Thyroid Abnormalities:
Euthyroid goiter and/or hypothyroidism (including myxedema) accompanied by lower T3 and T4. Iodine 131 uptake may be elevated. (See
PRECAUTIONS). Paradoxically, rare cases of hyperthyroidism have been reported.
EEG Changes:
Diffuse slowing, widening of frequency spectrum, potentiation and disorganization of background rhythm.
EKG Changes:
Reversible flattening, isoelectricity or inversion of T-waves.
Miscellaneous:
Fatigue, lethargy, transient scotomata, dehydration, weight loss, tendency to sleep.

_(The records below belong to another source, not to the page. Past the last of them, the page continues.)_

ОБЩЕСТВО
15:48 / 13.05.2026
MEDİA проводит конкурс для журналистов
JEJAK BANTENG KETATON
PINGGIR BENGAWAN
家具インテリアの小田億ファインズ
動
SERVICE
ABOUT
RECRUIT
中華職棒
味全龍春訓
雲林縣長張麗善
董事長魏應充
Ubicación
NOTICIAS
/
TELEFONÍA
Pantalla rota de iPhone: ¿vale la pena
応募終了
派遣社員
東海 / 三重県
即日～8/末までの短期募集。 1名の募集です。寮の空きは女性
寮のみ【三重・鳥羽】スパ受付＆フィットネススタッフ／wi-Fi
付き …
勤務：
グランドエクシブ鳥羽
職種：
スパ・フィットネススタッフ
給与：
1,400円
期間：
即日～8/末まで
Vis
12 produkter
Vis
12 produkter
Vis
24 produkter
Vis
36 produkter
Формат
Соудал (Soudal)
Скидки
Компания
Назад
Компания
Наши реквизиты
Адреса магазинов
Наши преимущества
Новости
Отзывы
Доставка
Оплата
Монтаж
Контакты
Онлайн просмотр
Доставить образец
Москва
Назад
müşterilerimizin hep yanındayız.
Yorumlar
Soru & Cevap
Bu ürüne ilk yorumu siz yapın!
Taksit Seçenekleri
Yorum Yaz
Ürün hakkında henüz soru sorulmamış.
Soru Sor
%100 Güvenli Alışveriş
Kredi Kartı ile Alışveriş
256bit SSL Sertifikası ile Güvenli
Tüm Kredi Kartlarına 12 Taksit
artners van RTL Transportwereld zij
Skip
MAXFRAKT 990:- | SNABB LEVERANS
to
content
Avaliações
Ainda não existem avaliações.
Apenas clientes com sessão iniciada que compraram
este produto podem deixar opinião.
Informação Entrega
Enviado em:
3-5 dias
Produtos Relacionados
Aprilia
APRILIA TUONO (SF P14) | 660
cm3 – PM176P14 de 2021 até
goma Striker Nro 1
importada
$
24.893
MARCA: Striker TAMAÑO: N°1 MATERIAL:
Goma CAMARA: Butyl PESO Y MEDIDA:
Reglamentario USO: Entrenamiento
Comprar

Miscellaneous Reactions Unrelated to Dosage are:
Transient electroencephalographic and electrocardiographic changes, leucocytosis, headache, diffuse non-toxic goiter with or without hypothyroidism, transient hyperglycemia, generalized pruritis with or without rash, cutaneous ulcers, albuminuria, worsening of organic brain syndromes, excessive weight gain, edematous swelling of ankles or wrists, and thirst or polyuria, sometimes resembling diabetes insipidus, and metallic taste.
A single report has been received of the development of painful discoloration of fingers and toes and coldness of the extremities within one day of the starting of treatment of lithium. The mechanism through which these symptoms (resembling Raynaud’s Syndrome) developed is not known. Recovery followed discontinuance.